I have the following conjecture: \begin{equation} \text{Re}\left[(1+\text{i}y)\arctan\left(\frac{t}{1+\text{i}y}\right)\right] \ge \arctan(t), \qquad \forall y,t\ge0. \end{equation}
Which seems to be true numerically.

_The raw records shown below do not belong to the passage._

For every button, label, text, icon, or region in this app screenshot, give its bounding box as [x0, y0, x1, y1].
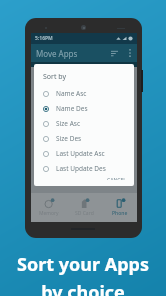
button[interactable]: Last Update Asc	[34, 146, 134, 161]
button[interactable]: Sort	[107, 46, 121, 60]
button[interactable]: SD Card	[67, 193, 102, 222]
button[interactable]: Name Des	[34, 101, 134, 116]
button[interactable]: Phone	[102, 193, 137, 222]
staticText: Size Des	[56, 134, 82, 143]
staticText: Name Asc	[56, 89, 87, 98]
button[interactable]: More options	[123, 46, 137, 60]
staticText: by choice	[41, 280, 125, 296]
staticText: Sort by	[43, 72, 67, 82]
button[interactable]: Last Update Des	[34, 161, 134, 176]
button[interactable]: Name Asc	[34, 86, 134, 101]
staticText: Last Update Asc	[56, 149, 105, 158]
staticText: Move Apps	[36, 48, 78, 59]
staticText: Size Asc	[56, 119, 81, 128]
staticText: Sort your Apps	[17, 252, 149, 277]
staticText: 5:16PM	[35, 35, 53, 42]
staticText: Memory	[39, 210, 59, 217]
button[interactable]: Memory	[31, 193, 67, 222]
button[interactable]: Size Asc	[34, 116, 134, 131]
staticText: Last Update Des	[56, 164, 106, 173]
staticText: SD Card	[75, 210, 94, 217]
button[interactable]: Size Des	[34, 131, 134, 146]
button[interactable]: CANCEL	[105, 176, 128, 181]
staticText: CANCEL	[107, 177, 126, 180]
staticText: Name Des	[56, 104, 88, 113]
staticText: Phone	[112, 210, 128, 217]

Can anyone offer some advice on how to approach proving (or disproving) this?
It originates from a question involving the (complex) Hilbert transform of a symmetric non-increasing probability distribution: \begin{equation} h(y) = (1+\text{i}y)\int_{-\infty}^\infty \frac{1}{1 + \text{i}(y-t)}\text{d}G(t) \end{equation} and attempting to show $\text{Re}[h(y)]$ takes its minimum at $y=0$.
I start at the beginning, with a symmetric non-increasing density $\varphi$ on $\mathbb R$. The layer cake representation reduces the matter to $\varphi=\chi_{[-a,a]}$. Therefore, the goal is to show that $$\int_{-a}^a \operatorname{Re}\frac{1+iy}{1+i(y-t)}\,dt > \int_{-a}^a \operatorname{Re}\frac{1 }{1-i t}\,dt \tag1$$ for all $y>0$ and $a>0$. Let's find this real part: $$ \operatorname{Re}\frac{1+iy}{1+i(y-t)} = \frac{1+y^2-ty}{1+(y-t)^2} \tag2$$ and add the value at $-t$ so that we integrate over $[0,a]$ only: $$ \frac{1+y^2-ty}{1+(y-t)^2}+ \frac{1+y^2+ty}{1+(y+t)^2} = 2\,\frac{1+2y^2+t^2+y^4-y^2t^2}{(1+(y-t)^2)(1+(y+t)^2)} \tag3$$ Looks bad, but we have to keep going. The goal is to prove that
$$ \int_0^a 2\,\frac{1+2y^2+t^2+y^4-y^2t^2}{(1+(y-t)^2)(1+(y+t)^2)}\,dt > \int_0^a \frac{2}{1+t^2}\,dt \tag4$$ Take the difference of two sides, and it simplifies! $$ \int_0^a \frac{2 y^2 t^2 (3+y^2-t^2)}{(1+t^2)(1+(y-t)^2)(1+(y+t)^2)}\,dt > 0 \tag5$$ Sweet. The denominator is always positive. The numerator changes sign only once, from plus to minus. Therefore, as a function of $a$, the integral in (5) increases from $0$ (at $a=0$) to some positive value, and then decreases to its limit as $a\to\infty$. It turns out that the limit as $a\to\infty$ is $0$: $$ \int_0^\infty \frac{2 y^2 t^2 (3+y^2-t^2)}{(1+t^2)(1+(y-t)^2)(1+(y+t)^2)}\,dt = 0 \tag6$$ which completes the proof.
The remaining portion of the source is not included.